Banyak para penuntut ilmu dari segala penjuru
datang kepada beliau pada akhir kekhalifahan Abu Ja'far al-Manshur dan bertambah
banyak pada kekhilafahan Harun ar-Rasyid hingga beliau wafat.
Beliau mengambil ilmu dari Nafi' Maula Ibnu
Umar, Sa'id al-Maqburi, Amir bin Abdullah bin Zubair, Ibnul Munkadir, az-Zuhri,
Abdullah bin Dinar, dan banyak lagi dari selain mereka yang jumlahnya melebihi 1400 orang.
Murid-murid Beliau
Di antara guru-guru beliau yang mengambil
riwayat dari beliau adalah
paman beliau Abu Suhail bin Abu Amir, Yahya bin Abu Katsir, az-Zuhri, Yahya bin
Sa'id, Ya-zid bin Had, Zaid bin Abu Unaisah, Umar bin Muhammad bin Zaid, dan
selain mereka.
Murid beliau yang terakhir meninggal adalah
perawi kitab al-Muwaththa' Abu Hudzafah Ahmad bin Isma'il as-Sahmi, dia hidup 80
tahun sepeninggal al-Imam Malik.
Hadits yang Mengisyaratkan Tentang Keutamaan
Beliau:
Dari Abu Hurairah رضي الله عنه bahwasanya
Rasulullah صلي الله عليه وسلم bersabda:
لَيَضْرِبَنَّ النَّاسُ أَكْبَادَ الإِبِلِ
فِيْ طَلَبِ الْعِلْمِ فَلاَ يَجِدُوْنَ عَالِـمًا أَعْلَمَ مِنْ عَالِـمِ
الْـمَدِيْنَةِ
Sungguh manusia akan menempuh perjalanan jauh
untuk menuntut ilmu, maka mereka tidak mendapati seorang alim pun yang lebih
berilmu dibandingkan dengan ulama Madinah. (Diriwayatkan oleh Nasa'i dalam
Sunan Kubra 2/489 dan Ibnu
Abi Hatim dalam Taqdimatul Jarh wat Ta'dil
hal. 11-12 dan berkata adz-Dzahabi dalam Siyar 8/56: Hadits ini sanadnya bersih
dan matannya
gharib)
Abdurrazaq bin Hammam berkata:"Kami memandang
bahwa dia adalah Malik bin Anas (yaitu dalam sabda Rasulullah صلي الله عليه وسلم ... mereka tidak
mendapati seorang alim yang lebih berilmu dibandingkan dengan ulama
Madinah)"
Sufyan bin Uyainah berkata: "Dulu aku
mengatakan dia adalah Sa'id bin Musayyib kemudian sekarang aku mengatakan bahwa dia adalah
Malik yang dia tidak ada bandingannya di Madinah."

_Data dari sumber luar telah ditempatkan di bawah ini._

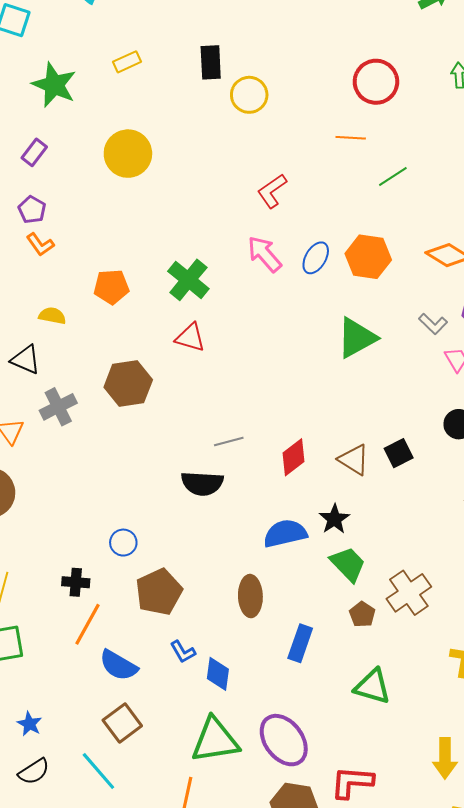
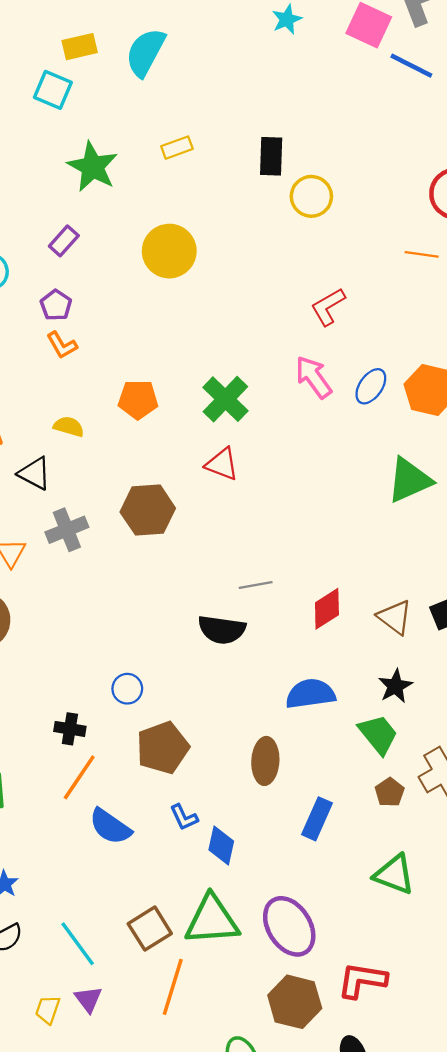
black star: (334, 519) -> (395, 686), moved
brown square: (122, 723) -> (150, 929), moved

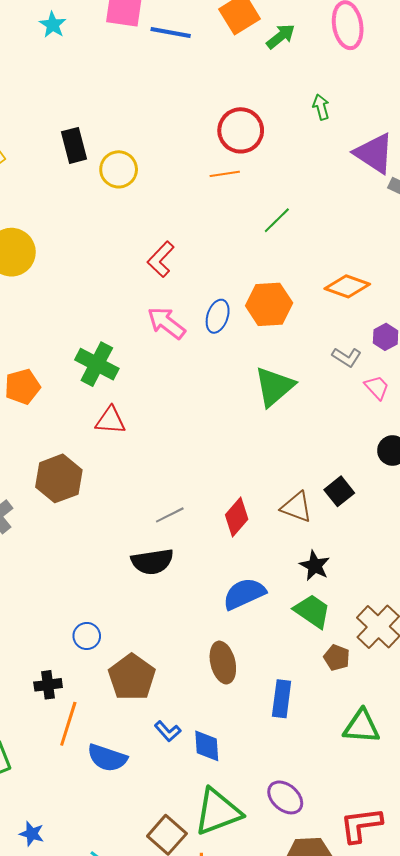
orange line: (422, 254) -> (225, 174), moved
purple ellipse: (289, 926) -> (285, 797), size x0.7

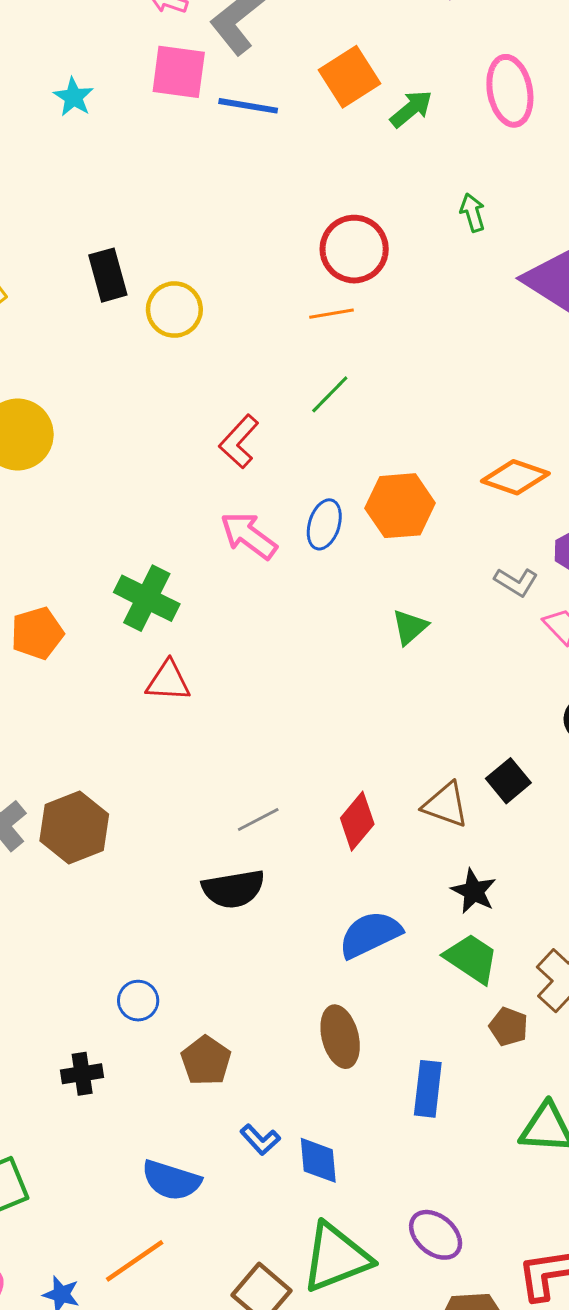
green line: (277, 220) -> (330, 394), moved
green triangle: (274, 386) -> (410, 627), size x0.6
brown hexagon: (59, 478) -> (74, 827), moved
brown pentagon: (132, 677) -> (206, 1061), size x0.7
orange line: (68, 724) -> (135, 1261), moved, turned 39

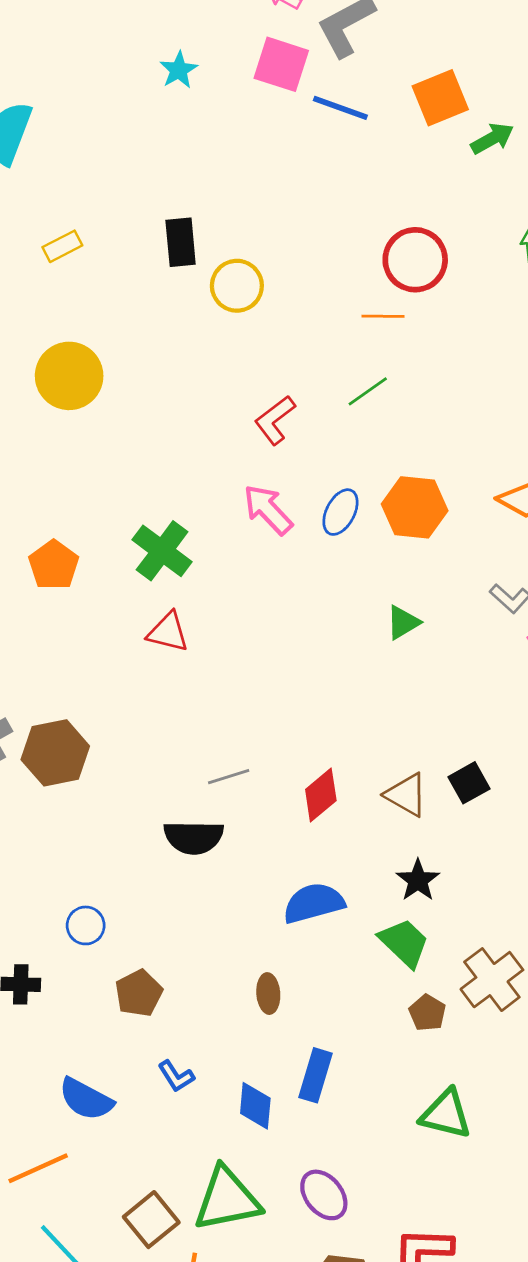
orange pentagon: (37, 633) -> (54, 565), turned -30
brown ellipse: (340, 1037) -> (268, 994), size x0.7
blue rectangle: (428, 1089) -> (316, 1075), moved
blue diamond: (318, 1160) -> (255, 1106), moved

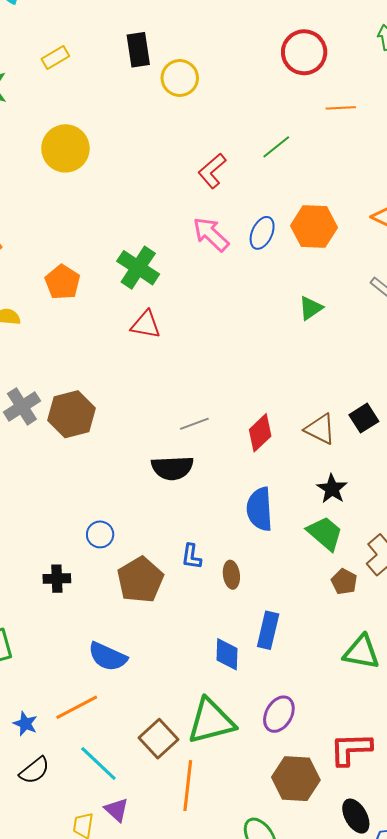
orange line: (383, 316) -> (341, 108), moved
blue semicircle: (314, 903) -> (260, 509), turned -75
brown pentagon: (139, 993) -> (140, 580), size x1.4
blue L-shape: (176, 1076) -> (191, 556), moved, turned 44
purple ellipse: (324, 1195) -> (279, 714), turned 72

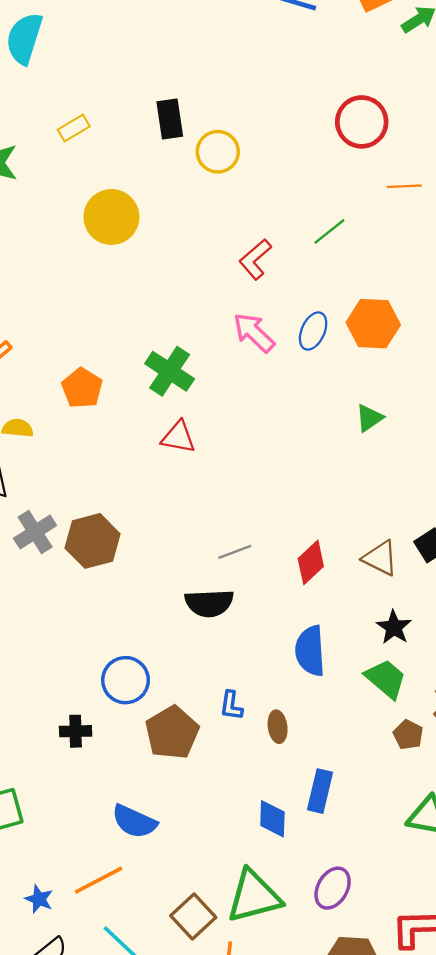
yellow circle: (65, 148) -> (111, 217), moved
blue circle: (100, 534) -> (126, 680), size x1.5

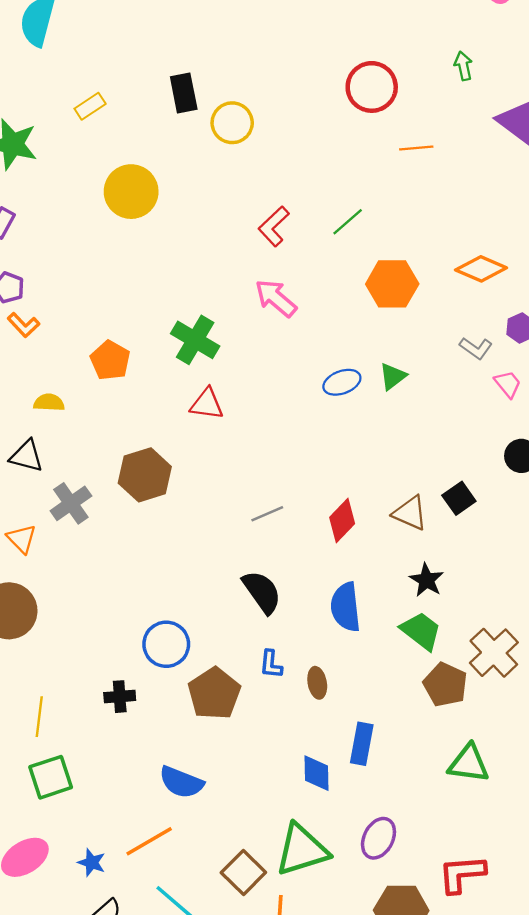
green line: (329, 231) -> (348, 222), moved
blue ellipse: (313, 331) -> (342, 382), moved, turned 48
brown hexagon: (92, 541) -> (145, 475), moved
black semicircle: (209, 603) -> (262, 592), moved, turned -120
brown pentagon: (408, 735) -> (445, 685), size x1.5

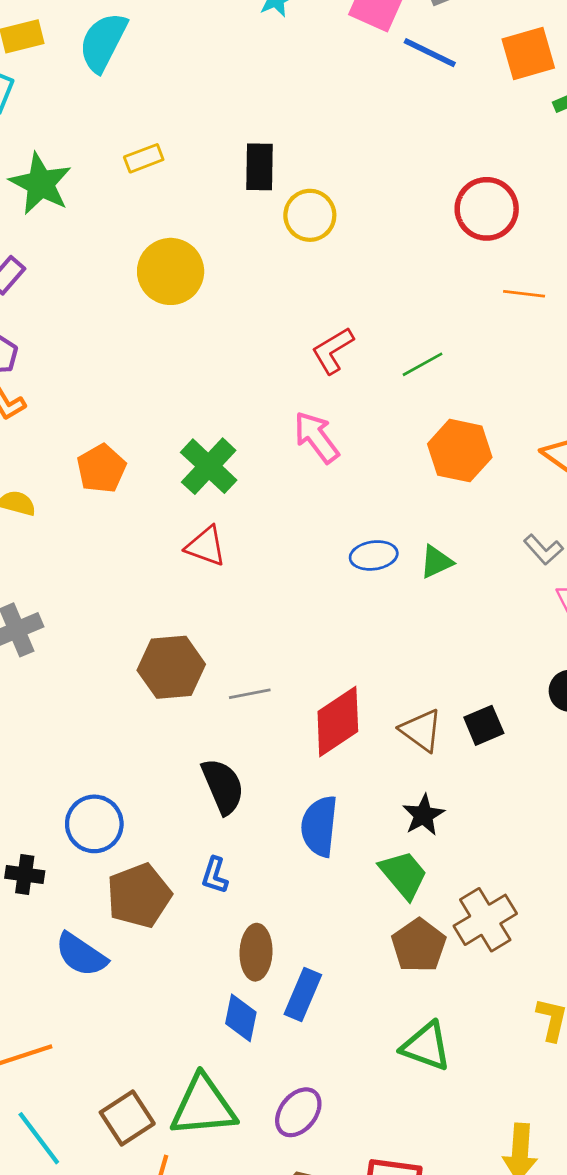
brown hexagon: (145, 475) -> (171, 667), moved
red diamond: (342, 521) -> (338, 721), size x1.4
brown ellipse: (317, 683) -> (256, 952), moved, size x1.4
blue semicircle: (181, 782) -> (81, 955), moved

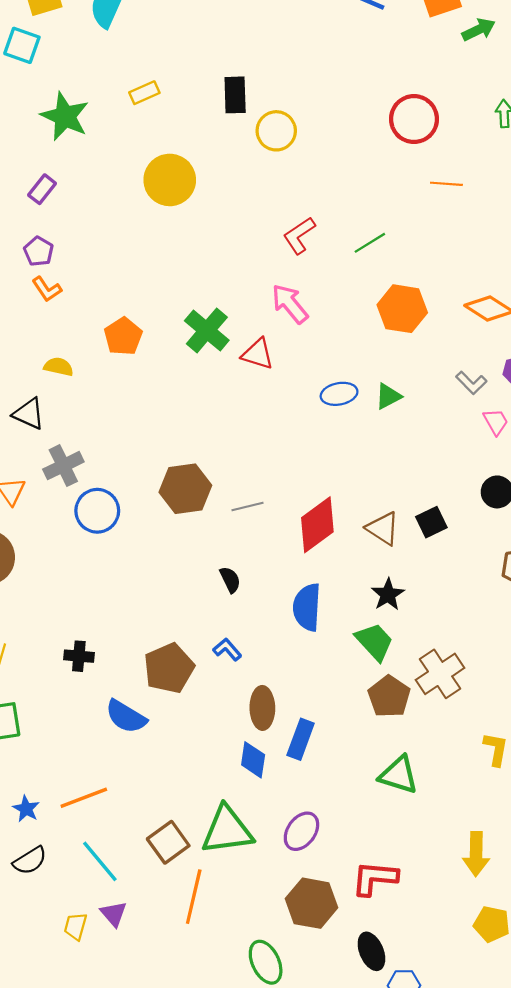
red triangle: (206, 546) -> (258, 354), moved
black semicircle: (223, 786) -> (230, 580), size x0.6
blue circle: (94, 824) -> (97, 511), moved
blue L-shape: (215, 875) -> (227, 650), turned 124

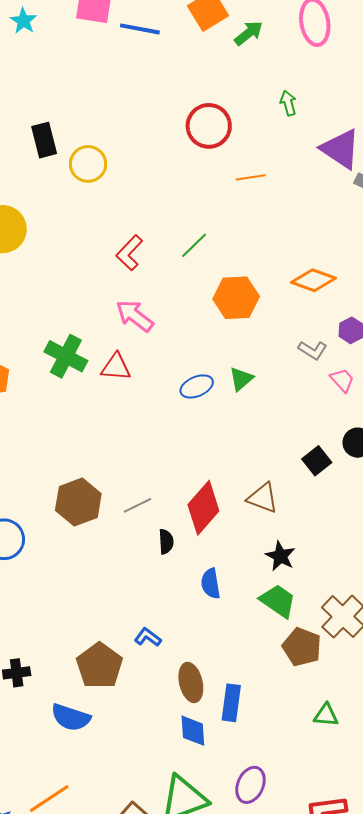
black square: (431, 522) -> (317, 461), moved
black semicircle: (230, 580) -> (166, 542), moved, turned 35
blue semicircle: (307, 607) -> (211, 584), size x0.7
green triangle: (399, 775) -> (326, 715), size x0.7

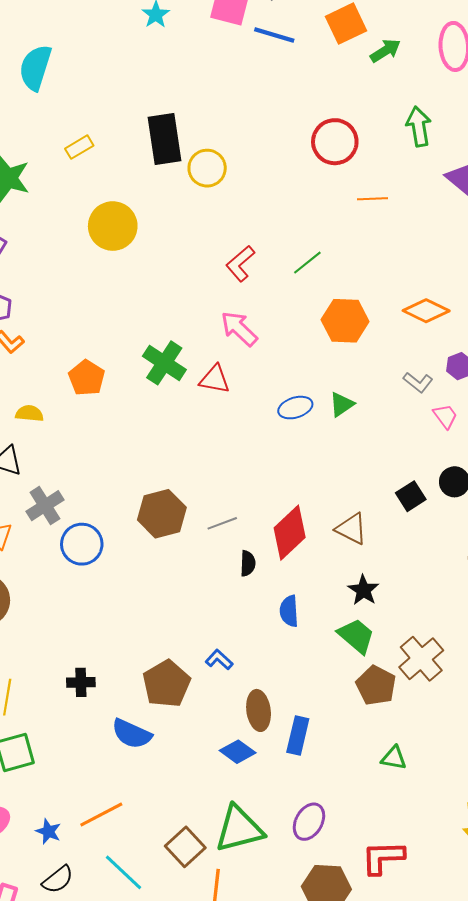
green arrow: (288, 103) -> (419, 126), size x1.5
black rectangle: (44, 140) -> (164, 139), size x1.4
blue diamond: (193, 731) -> (238, 752), moved, turned -56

Abui Mughirah al-Makhzumi menyebutkan bahwa
makna ha-dits di atas adalah selama kaum muslimin menuntut ilmu mereka tidak
mendapati orang yang lebih berilmu daripada seorang ulama di Madinah.
Adz-Dzahabi berkata: "Tidak ada di Madinah
seorang ulama pun setelah tabi'in yang menyerupai Malik dalam keilmuan, fiqh,
keagungan, dan
hafalan."
Fiqh dan Keilmuan Beliau
Al-Imam asy-Syafi'i berkata: "Seandainya tidak
ada Malik dan Sufyan maka sungguh akan hilanglah ilmu Hijaz."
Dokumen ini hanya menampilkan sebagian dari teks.